[Spark on mesos] Spark framework not re-registered and lost after mesos master restarted

classic Classic list List threaded Threaded
5 messages Options
Reply | Threaded
Open this post in threaded view
|  
Report Content as Inappropriate

[Spark on mesos] Spark framework not re-registered and lost after mesos master restarted

Yu Wei

Hi guys,

I encountered a problem about spark on mesos.

I setup mesos cluster and launched spark framework on mesos successfully.

Then mesos master was killed and started again.

However, spark framework couldn't be re-registered again as mesos agent does. I also couldn't find any error logs.

And MesosClusterDispatcher is still running there.


I suspect this is spark framework issue.

What's your opinion?



Thanks,

Jared, (韦煜)
Software developer
Interested in open source software, big data, Linux

Reply | Threaded
Open this post in threaded view
|  
Report Content as Inappropriate

Re: [Spark on mesos] Spark framework not re-registered and lost after mesos master restarted

Timothy Chen
I think failover isn't enabled on regular Spark job framework, since we assume jobs are more ephemeral.

It could be a good setting to add to the Spark framework to enable failover.

Tim

On Mar 30, 2017, at 10:18 AM, Yu Wei <[hidden email]> wrote:

Hi guys,

I encountered a problem about spark on mesos.

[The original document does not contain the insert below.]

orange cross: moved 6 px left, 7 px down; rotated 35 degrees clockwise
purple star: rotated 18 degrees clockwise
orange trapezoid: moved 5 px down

I setup mesos cluster and launched spark framework on mesos successfully.

Then mesos master was killed and started again.

However, spark framework couldn't be re-registered again as mesos agent does. I also couldn't find any error logs.

And MesosClusterDispatcher is still running there.


I suspect this is spark framework issue.

What's your opinion?



Thanks,

Jared, (韦煜)
Software developer
Interested in open source software, big data, Linux

Reply | Threaded
Open this post in threaded view
|  
Report Content as Inappropriate

Re: [Spark on mesos] Spark framework not re-registered and lost after mesos master restarted

Yu Wei

Hi Tim,

I tested the scenario again with settings as below,
 
[dcos@agent spark-2.0.2-bin-hadoop2.7]$ cat conf/spark-defaults.conf
spark.deploy.recoveryMode  ZOOKEEPER
spark.deploy.zookeeper.url 192.168.111.53:2181
spark.deploy.zookeeper.dir /spark
spark.executor.memory 512M
spark.mesos.principal agent-dev-1

 
However, the case still failed. After master restarted, spark framework did not re-register.
From spark framework log, it seemed that below method in MesosClusterScheduler was not called.
override def reregistered(driver: SchedulerDriver, masterInfo: MasterInfo): Unit

Did I miss something? Any advice?


Thanks,

Jared, (韦煜)
Software developer
Interested in open source software, big data, Linux




From: Timothy Chen <[hidden email]>
Sent: Friday, March 31, 2017 5:13 AM
To: Yu Wei
Cc: [hidden email]; dev
Subject: Re: [Spark on mesos] Spark framework not re-registered and lost after mesos master restarted
 
I think failover isn't enabled on regular Spark job framework, since we assume jobs are more ephemeral.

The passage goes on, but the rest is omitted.